§ Instructions to follow
Instruction for the entries below: return the part that opens with the line containing "ടിഎ നടപ്പിലാക്കിയതിന് ശേഷമുള്ള" and closes with the line containing "Atividades Gratuitas", exactly, and no pictures.

§ Given data

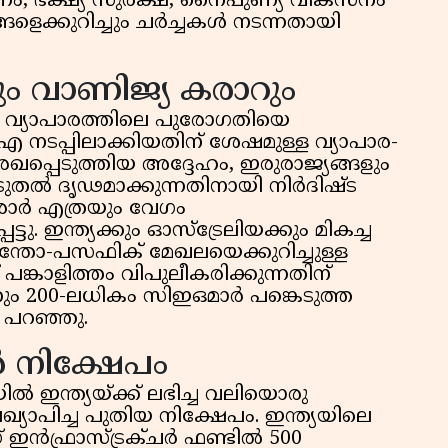
രണം, ഭക്ഷ്യ സുരക്ഷ, നൈപുണ്യ വികസനം
ക്കുറിച്ചും ചർച്ചകൾ നടന്നതായി
ും വാണിജ്യ കരാറും
ി വ്യാപാരത്തിലെ പുരോഗതിയെ
ടിഎ നടപ്പിലാക്കിയതിന് ശേഷമുള്ള വ്യാപാര-
ഖപ്പെടുത്തിയ അദ്ദേഹം, ഇരുരാജ്യങ്ങളും
ൂടുതൽ ദൃഢമാക്കുന്നതിനായി നിർദിഷ്ട
ാർ എത്രയും വേഗം
ടു. ഇന്ത്യക്കും ഓസ്ട്രേലിയക്കും മികച്ച
 ഇന്തോ-പസഫിക് മേഖലയെക്കുറിച്ചുള്ള
്കാളിത്തം വിപുലീകരിക്കുന്നതിന്
നും 200-ലധികം സിഇഒമാർ പങ്കെടുത്ത
 പറഞ്ഞു.
 നിക്ഷേപം
ൽ ഇന്ത്യയ്ക്ക് ലഭിച്ച വലിയൊരു
ഖ്യാപിച്ച പുതിയ നിക്ഷേപം. ഇന്ത്യയിലെ
 ഇൻഫ്രാസ്ട്രക്ചർ ഫണ്ടിൽ 500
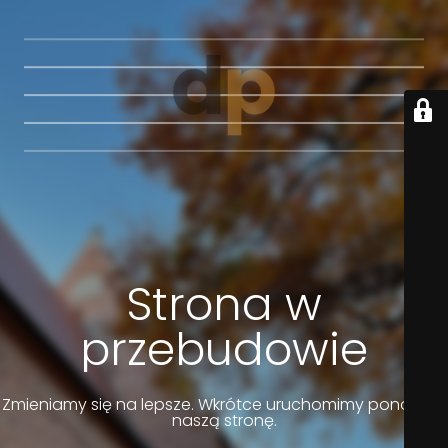
Strona w
przebudowie
Zmieniamy się na lepsze. Wkrótce uruchomimy ponownie
naszą stronę.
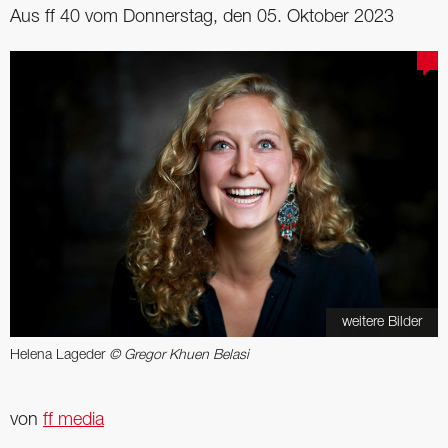
Aus ff 40 vom Donnerstag, den 05. Oktober 2023
weitere Bilder
Helena Lageder
© Gregor Khuen Belasi
von
ff media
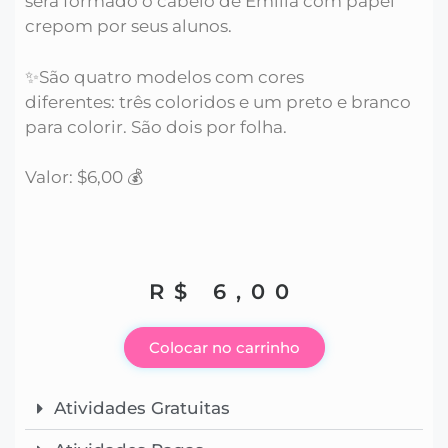
será formado o cabelo de Emília com papel
crepom por seus alunos.
✨São quatro modelos com cores
diferentes: três coloridos e um preto e branco
para colorir. São dois por folha.
Valor: $6,00 💰
R$
6,00
Colocar no carrinho
Atividades Gratuitas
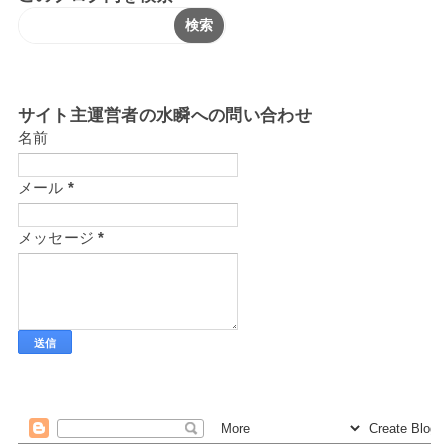
サイト主運営者の水瞬への問い合わせ
名前
メール
*
メッセージ
*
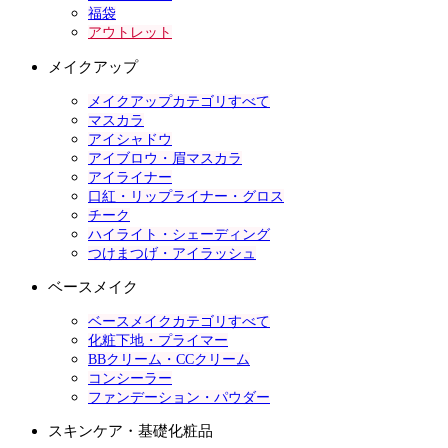
福袋
アウトレット
メイクアップ
メイクアップカテゴリすべて
マスカラ
アイシャドウ
アイブロウ・眉マスカラ
アイライナー
口紅・リップライナー・グロス
チーク
ハイライト・シェーディング
つけまつげ・アイラッシュ
ベースメイク
ベースメイクカテゴリすべて
化粧下地・プライマー
BBクリーム・CCクリーム
コンシーラー
ファンデーション・パウダー
スキンケア・基礎化粧品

§ Exercise output
ടിഎ നടപ്പിലാക്കിയതിന് ശേഷമുള്ള വ്യാപാര-
ഖപ്പെടുത്തിയ അദ്ദേഹം, ഇരുരാജ്യങ്ങളും
ൂടുതൽ ദൃഢമാക്കുന്നതിനായി നിർദിഷ്ട
ാർ എത്രയും വേഗം
ടു. ഇന്ത്യക്കും ഓസ്ട്രേലിയക്കും മികച്ച
 ഇന്തോ-പസഫിക് മേഖലയെക്കുറിച്ചുള്ള
്കാളിത്തം വിപുലീകരിക്കുന്നതിന്
നും 200-ലധികം സിഇഒമാർ പങ്കെടുത്ത
 പറഞ്ഞു.
 നിക്ഷേപം
ൽ ഇന്ത്യയ്ക്ക് ലഭിച്ച വലിയൊരു
ഖ്യാപിച്ച പുതിയ നിക്ഷേപം. ഇന്ത്യയിലെ
 ഇൻഫ്രാസ്ട്രക്ചർ ഫണ്ടിൽ 500
Strona w
przebudowie
Zmieniamy się na lepsze. Wkrótce uruchomimy ponownie
naszą stronę.
Aus ff 40 vom Donnerstag, den 05. Oktober 2023
weitere Bilder
Helena Lageder
© Gregor Khuen Belasi
von
ff media
será formado o cabelo de Emília com papel
crepom por seus alunos.
✨São quatro modelos com cores
diferentes: três coloridos e um preto e branco
para colorir. São dois por folha.
Valor: $6,00 💰
R$
6,00
Colocar no carrinho
Atividades Gratuitas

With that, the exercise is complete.